The FINANCIAL — Bayer has definitively ceded control of Covestro AG. Through the sale of a further 6.9 percent of Covestro shares for EUR 1 billion, the direct interest held by Bayer AG has now been reduced to 24.6 percent.
In addition, Bayer Pension Trust continues to hold 8.9 percent. “Through the move, we have taken a major step toward our goal of achieving full separation from Covestro in the medium term,” said Werner Baumann, Chairman of the Board of Management.

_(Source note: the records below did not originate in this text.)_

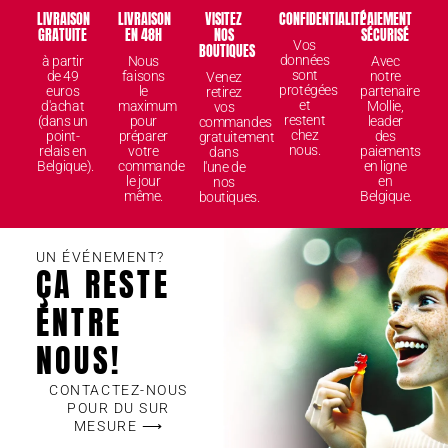
LIVRAISON
LIVRAISON
VISITEZ
CONFIDENTIALITÉ
PAIEMENT
GRATUITE
EN 48H
NOS
SÉCURISÉ
Vos
BOUTIQUES
données
à partir
Nous
Avec
sont
de 49
faisons
notre
Venez
protégées
euros
le
partenaire
retirez
et
d'achat
maximum
Mollie,
vos
restent
(dans un
pour
leader
commandes
chez
point-
préparer
des
gratuitement
nous.
relais en
votre
paiements
dans
Belgique).
commande
en ligne
l'une de
le jour
en
nos
même.
Belgique.
boutiques.
UN ÉVÉNEMENT?
ÇA RESTE
ENTRE
NOUS!
CONTACTEZ-NOUS
POUR DU SUR
MESURE ⟶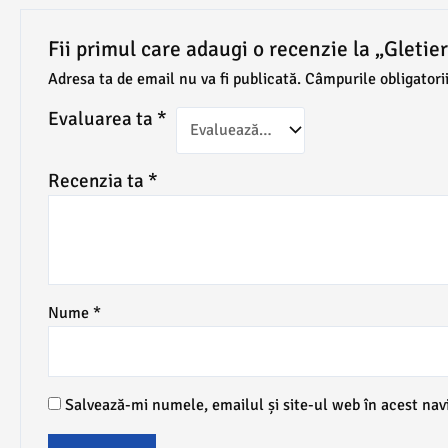
Fii primul care adaugi o recenzie la „Glet
Adresa ta de email nu va fi publicată.
Câmpurile obligatori
Evaluarea ta
*
Recenzia ta
*
Nume
*
Salvează-mi numele, emailul și site-ul web în acest nav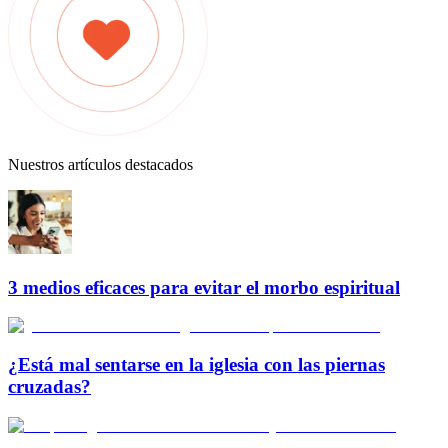
Nuestros artículos destacados
3 medios eficaces para evitar el morbo espiritual
¿Está mal sentarse en la iglesia con las piernas
cruzadas?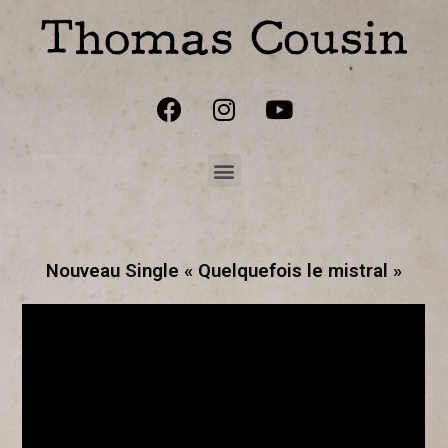
Nouveau Single « Quelquefois le mistral »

The buyers have agreed to be bound by a lock-up arrangement pursuant to which they will not sell the shares they have just purchased until at least December 11, 2017. Due to agreements being in place, Bayer will retain the economic exposure to the price of these shares until at least the same date, according to Bayer.
In addition, Bayer and Covestro have signed a control termination agreement, as part of which Bayer has undertaken to not exercise certain voting rights at the Covestro Annual Stockholders’ Meeting. This ensures that Covestro will no longer need to be fully consolidated in Bayer’s consolidated financial statements.

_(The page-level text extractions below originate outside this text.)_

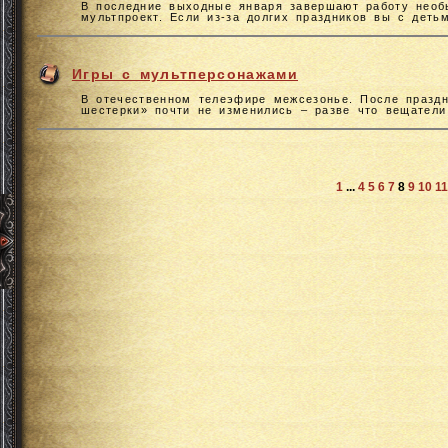
В последние выходные января завершают работу необ
мультпроект. Если из-за долгих праздников вы с деть
Игры с мультперсонажами
В отечественном телеэфире межсезонье. После празд
шестерки» почти не изменились – разве что вещатели
1
...
4
5
6
7
8
9
10
11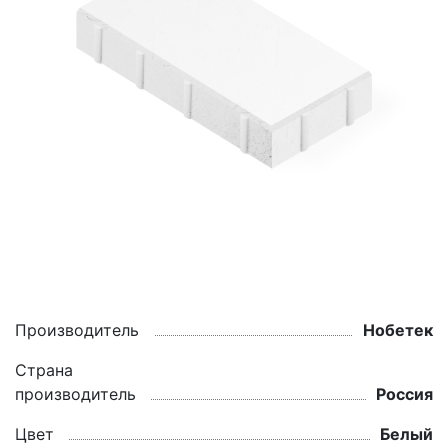
Производитель
Нобетек
Страна
производитель
Россия
Цвет
Белый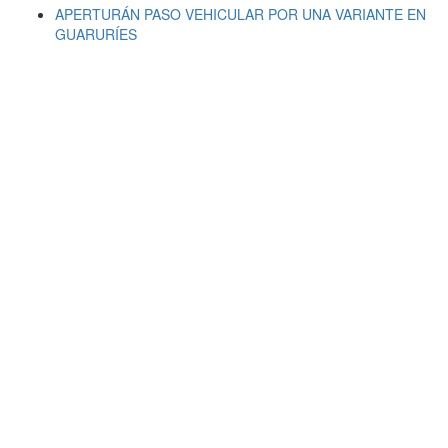
APERTURÁN PASO VEHICULAR POR UNA VARIANTE EN
GUARURÍES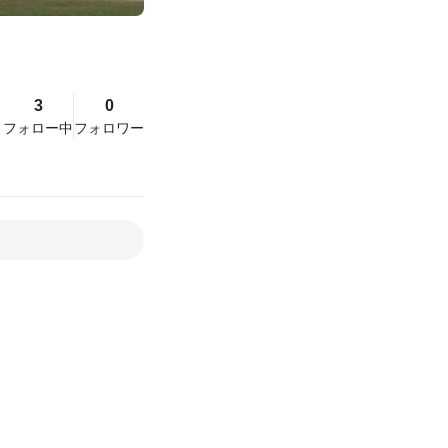
3
0
フォロー中
フォロワー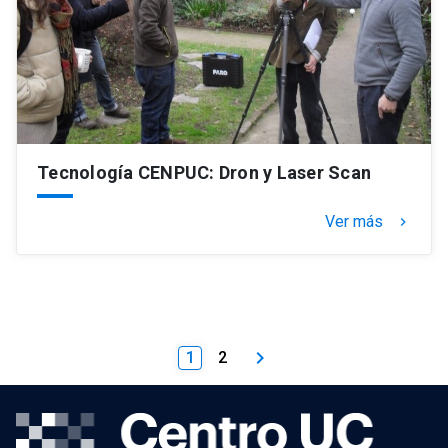
Tecnología CENPUC: Dron y Laser Scan
Ver más
keyboard_arrow_right
keyboard_arrow_right
1
2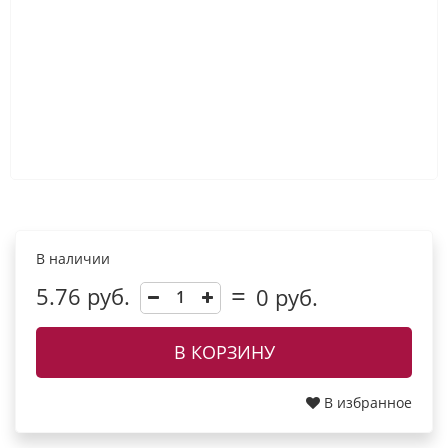
В наличии
5.76 руб.
0
руб.
В КОРЗИНУ
В избранное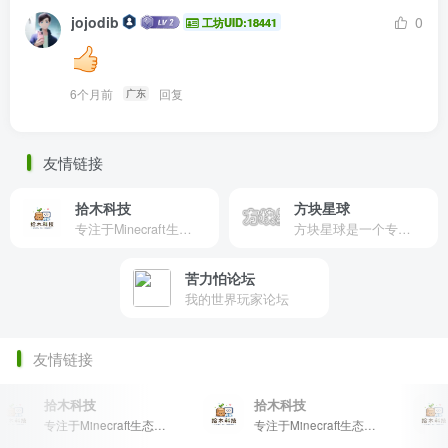
jojodib
0
工坊UID:18441
6个月前
回复
广东
友情链接
拾木科技
方块星球
专注于Minecraft生态建设
方块星球是一个专注于我的世界的中文论坛，提供丰富的资源分享、玩家交流和创意展示，包括地图、皮肤、数据包等内容，打造Minecraft玩家的专属社区乐园！
苦力怕论坛
我的世界玩家论坛
友情链接
拾木科技
拾木科技
专注于Minecraft生态建设
专注于Minecraft生态建设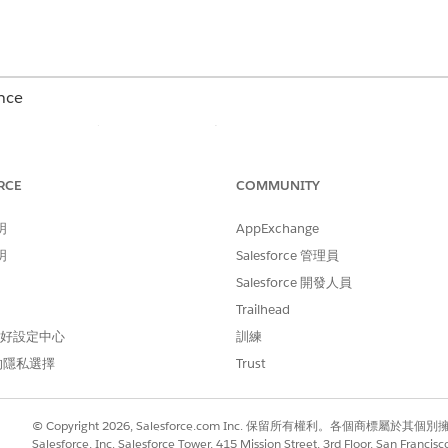
nce
的
Enterprise
和
Unlimited
版本
之間的比較。
RCE
COMMUNITY
MCG 評估
內部
明
AppExchange
明
是,不含評分
Salesforce 管理員
是,含
Salesforce 開發人員
多重選擇
無多
Trailhead
是。使用者可以使用 MCG 提供的內容編寫工具
是
 偏好設定中心
訓練
(CAT) 來撰寫或修改內容。
的隱私選擇
Trust
Omniscript 與 Lightning Web 元件
Disco
否
是
© Copyright 2026, Salesforce.com Inc. 保留所有權利。各個商標屬於其個
Salesforce, Inc. Salesforce Tower, 415 Mission Street, 3rd Floor, San Francis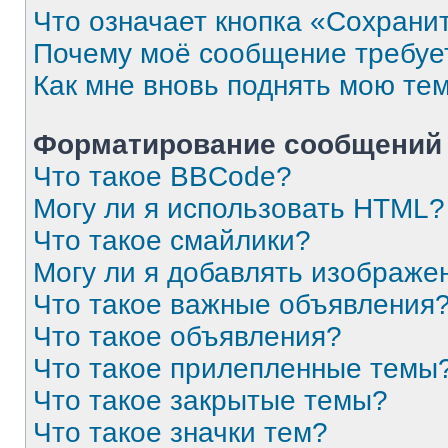
Что означает кнопка «Сохрани
Почему моё сообщение требуе
Как мне вновь поднять мою те
Форматирование сообщений 
Что такое BBCode?
Могу ли я использовать HTML?
Что такое смайлики?
Могу ли я добавлять изображе
Что такое важные объявления
Что такое объявления?
Что такое прилепленные темы
Что такое закрытые темы?
Что такое значки тем?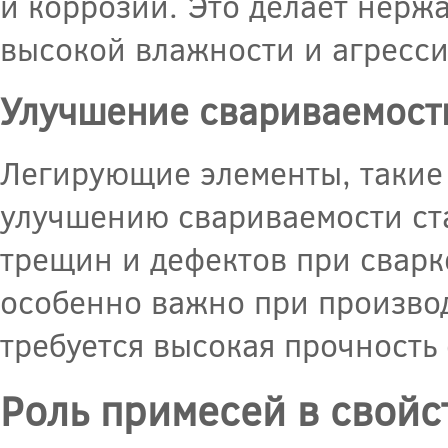
и коррозии. Это делает нерж
высокой влажности и агресси
Улучшение свариваемост
Легирующие элементы, такие 
улучшению свариваемости ст
трещин и дефектов при сварк
особенно важно при производ
требуется высокая прочность
Роль примесей в свойс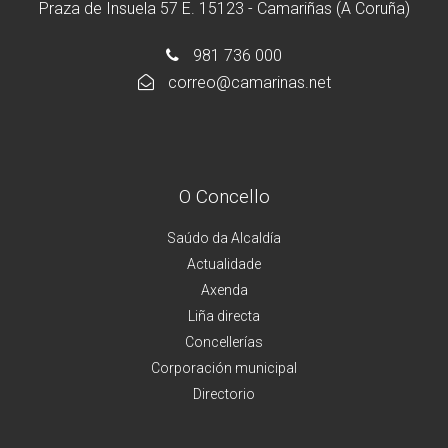
Praza de Insuela 57 E. 15123 - Camariñas (A Coruña)
981 736 000
correo@camarinas.net
O Concello
Saúdo da Alcaldía
Actualidade
Axenda
Liña directa
Concellerías
Corporación municipal
Directorio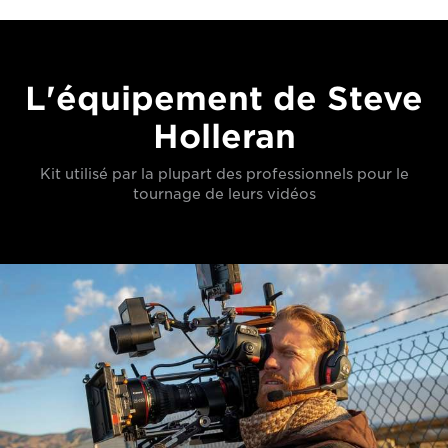
L'équipement de Steve
Holleran
Kit utilisé par la plupart des professionnels pour le
tournage de leurs vidéos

Covestro will be reported as a discontinued operation in Bayer’s financial reporting for the third quarter of 2017. For continuing operations, Bayer’s key data, such as sales, EBITDA before special items, EBIT and core earnings per share, will be adjusted retrospectively to exclude Covestro’s contributions. In addition, all assets and liabilities allocated to Covestro will not feature in Bayer’s statement of financial position as of September 30. The remaining Covestro interest will be carried at the current market value, and, from October 1, 2017, will be accounted for using the equity method.
Bayer will revise its Group outlook for fiscal 2017 to reflect these changes and will publish it on October 26, 2017, as part of its third quarter reporting.